Output the lines of the records below exactly, beginning at their first line and ending at the line with "garder votre espace propre et hygiénique."; include no pictures.
[[ Supplied records open ]]
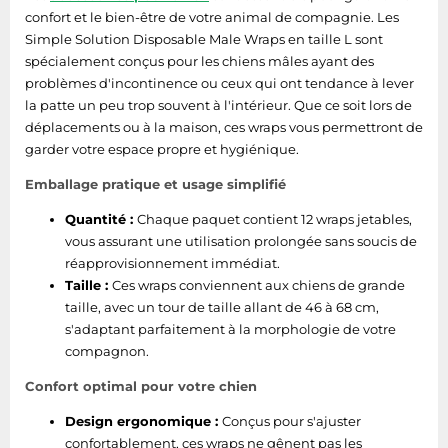
confort et le bien-être de votre animal de compagnie. Les
Simple Solution Disposable Male Wraps en taille L sont
spécialement conçus pour les chiens mâles ayant des
problèmes d'incontinence ou ceux qui ont tendance à lever
la patte un peu trop souvent à l'intérieur. Que ce soit lors de
déplacements ou à la maison, ces wraps vous permettront de
garder votre espace propre et hygiénique.
Emballage pratique et usage simplifié
Quantité :
Chaque paquet contient 12 wraps jetables,
vous assurant une utilisation prolongée sans soucis de
réapprovisionnement immédiat.
Taille :
Ces wraps conviennent aux chiens de grande
taille, avec un tour de taille allant de 46 à 68 cm,
s'adaptant parfaitement à la morphologie de votre
compagnon.
Confort optimal pour votre chien
Design ergonomique :
Conçus pour s'ajuster
confortablement, ces wraps ne gênent pas les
[[ Supplied records closed ]]
Solution below
confort et le bien-être de votre animal de compagnie. Les
Simple Solution Disposable Male Wraps en taille L sont
spécialement conçus pour les chiens mâles ayant des
problèmes d'incontinence ou ceux qui ont tendance à lever
la patte un peu trop souvent à l'intérieur. Que ce soit lors de
déplacements ou à la maison, ces wraps vous permettront de
garder votre espace propre et hygiénique.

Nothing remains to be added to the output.